--- START ---

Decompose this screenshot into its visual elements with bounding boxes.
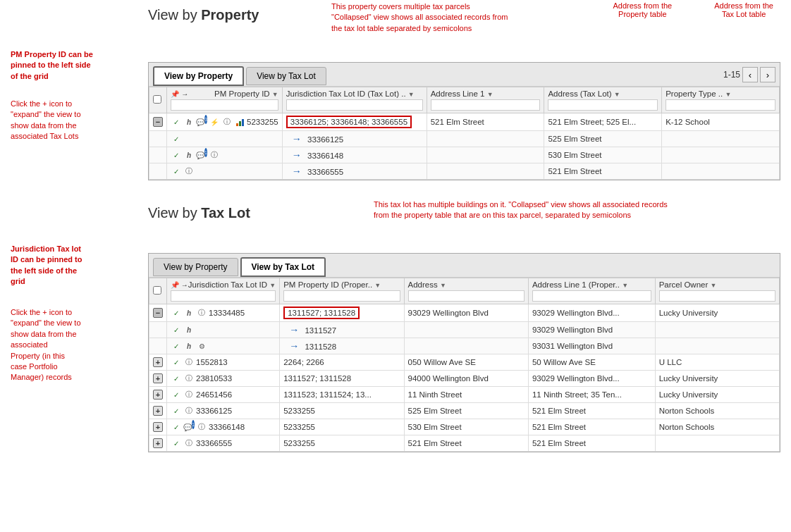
- bubble-icon[interactable]: 💬3: [196, 116, 207, 128]
- tab-view-by-taxlot-1[interactable]: View by Tax Lot: [246, 67, 326, 85]
- bubble-icon[interactable]: 💬1: [183, 421, 195, 433]
- address-taxlot-value: 521 Elm Street; 525 El...: [544, 113, 662, 131]
- pm-id-value-2: 2264; 2266: [280, 354, 404, 371]
- check-icon[interactable]: ✓: [171, 149, 182, 161]
- filter-address-taxlot[interactable]: [548, 99, 658, 111]
- pm-id-value: 5233255: [247, 118, 278, 126]
- pm-id-value-5: 5233255: [280, 403, 404, 419]
- col-header-taxlot-id: Jurisdiction Tax Lot ID (Tax Lot) .. ▼: [286, 89, 415, 98]
- check-icon[interactable]: ✓: [171, 389, 182, 400]
- info-icon[interactable]: ⓘ: [221, 116, 233, 128]
- expand-icon-5[interactable]: +: [153, 406, 163, 416]
- col-header-prop-type: Property Type .. ▼: [666, 89, 731, 98]
- check-icon[interactable]: ✓: [171, 116, 182, 128]
- address-prop-value-5: 521 Elm Street: [528, 403, 655, 419]
- col-header-pm-id-2: PM Property ID (Proper.. ▼: [283, 280, 381, 289]
- info-icon[interactable]: ⓘ: [183, 373, 195, 384]
- check-icon[interactable]: ✓: [171, 340, 182, 352]
- table-row: + ✓ ⓘ 24651456 1311523; 1311524; 13... 1…: [149, 387, 780, 403]
- h-icon[interactable]: h: [183, 324, 195, 335]
- tab-view-by-taxlot-2[interactable]: View by Tax Lot: [240, 257, 326, 277]
- check-icon[interactable]: ✓: [171, 307, 182, 318]
- pm-id-value-6: 5233255: [280, 419, 404, 435]
- address-value-6: 530 Elm Street: [404, 419, 528, 435]
- jid-value: 23810533: [196, 374, 232, 383]
- col-header-jid: Jurisdiction Tax Lot ID ▼: [188, 280, 276, 289]
- jid-value: 33366125: [196, 407, 232, 415]
- check-icon[interactable]: ✓: [171, 421, 182, 433]
- expand-icon-7[interactable]: +: [153, 438, 163, 448]
- child-address-taxlot: 530 Elm Street: [544, 147, 662, 163]
- parcel-owner-value-4: Lucky University: [655, 387, 779, 403]
- filter-taxlot-id[interactable]: [286, 99, 423, 111]
- check-icon[interactable]: ✓: [171, 166, 182, 177]
- child-taxlot-id: 33366555: [307, 168, 343, 176]
- h-icon[interactable]: h: [183, 149, 195, 161]
- bars-icon[interactable]: [234, 116, 245, 128]
- annotation-left-pm: PM Property ID can bepinned to the left …: [11, 49, 141, 82]
- address-value-3: 94000 Wellington Blvd: [404, 371, 528, 387]
- address-prop-value-4: 11 Ninth Street; 35 Ten...: [528, 387, 655, 403]
- expand-icon-3[interactable]: +: [153, 373, 163, 383]
- annotation-left-jid: Jurisdiction Tax lotID can be pinned tot…: [11, 244, 141, 287]
- h-icon[interactable]: h: [183, 307, 195, 318]
- collapse-icon[interactable]: −: [153, 117, 163, 127]
- check-icon[interactable]: ✓: [171, 133, 182, 144]
- check-icon[interactable]: ✓: [171, 373, 182, 384]
- h-icon[interactable]: h: [183, 340, 195, 352]
- info-icon[interactable]: ⓘ: [183, 357, 195, 368]
- filter-prop-type[interactable]: [666, 99, 775, 111]
- parcel-owner-value: U LLC: [655, 354, 779, 371]
- info-icon[interactable]: ⓘ: [183, 438, 195, 449]
- parcel-owner-value-6: Norton Schools: [655, 419, 779, 435]
- table-row: ✓ → 33366125 525 Elm Street: [149, 131, 780, 147]
- check-icon[interactable]: ✓: [171, 324, 182, 335]
- child-pm-id: 1311527: [305, 326, 336, 335]
- tab-view-by-property-2[interactable]: View by Property: [153, 258, 238, 276]
- filter-address-prop[interactable]: [532, 290, 651, 302]
- col-header-pm-id: PM Property ID ▼: [214, 89, 278, 98]
- address-value-2: 93029 Wellington Blvd: [404, 304, 528, 322]
- annotation-address-property: Address from theProperty table: [613, 1, 672, 18]
- check-icon[interactable]: ✓: [171, 405, 182, 416]
- info-icon[interactable]: ⓘ: [196, 307, 207, 318]
- expand-icon-2[interactable]: +: [153, 357, 163, 367]
- info-icon[interactable]: ⓘ: [196, 421, 207, 433]
- filter-pm-id[interactable]: [171, 99, 278, 111]
- expand-icon-4[interactable]: +: [153, 390, 163, 400]
- bolt-icon[interactable]: ⚡: [209, 116, 220, 128]
- filter-parcel-owner[interactable]: [659, 290, 775, 302]
- jid-value: 13334485: [209, 309, 245, 317]
- check-icon[interactable]: ✓: [171, 357, 182, 368]
- parcel-owner-value-5: Norton Schools: [655, 403, 779, 419]
- info-icon[interactable]: ⓘ: [209, 149, 220, 161]
- expand-icon-6[interactable]: +: [153, 422, 163, 432]
- filter-pm-id-2[interactable]: [283, 290, 400, 302]
- gear-icon[interactable]: ⚙: [196, 340, 207, 352]
- info-icon[interactable]: ⓘ: [183, 166, 195, 177]
- child-taxlot-id: 33366148: [307, 151, 343, 160]
- pagination-prev-1[interactable]: ‹: [742, 67, 758, 82]
- bubble-icon[interactable]: 💬1: [196, 149, 207, 161]
- filter-address-2[interactable]: [408, 290, 525, 302]
- select-all-checkbox-1[interactable]: [153, 95, 161, 104]
- check-icon[interactable]: ✓: [171, 438, 182, 449]
- col-header-address1: Address Line 1 ▼: [431, 89, 493, 98]
- address-line1-value: 521 Elm Street: [427, 113, 544, 131]
- select-all-checkbox-2[interactable]: [153, 286, 161, 295]
- info-icon[interactable]: ⓘ: [183, 405, 195, 416]
- collapse-icon-2[interactable]: −: [153, 308, 163, 318]
- child-pm-id: 1311528: [305, 342, 336, 351]
- info-icon[interactable]: ⓘ: [183, 389, 195, 400]
- jid-value: 24651456: [196, 390, 232, 399]
- pagination-next-1[interactable]: ›: [760, 67, 775, 82]
- arrow-icon: →: [289, 324, 299, 335]
- child-address-taxlot: 525 Elm Street: [544, 131, 662, 147]
- jid-value: 33366555: [196, 439, 232, 447]
- h-icon[interactable]: h: [183, 116, 195, 128]
- filter-jid[interactable]: [171, 290, 276, 302]
- filter-address1[interactable]: [431, 99, 541, 111]
- address-prop-value: 93029 Wellington Blvd...: [528, 304, 655, 322]
- tab-view-by-property-1[interactable]: View by Property: [153, 66, 244, 86]
- table-row: ✓ ⓘ → 33366555 521 Elm Street: [149, 163, 780, 180]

--- END ---

TASK STATEMENT: Every line in the data above that includes the word "Blvd" should be copied.

ANSWER TO THE EXERCISE:
- address-value-3: 94000 Wellington Blvd: [404, 371, 528, 387]
- address-value-2: 93029 Wellington Blvd: [404, 304, 528, 322]
- address-prop-value: 93029 Wellington Blvd...: [528, 304, 655, 322]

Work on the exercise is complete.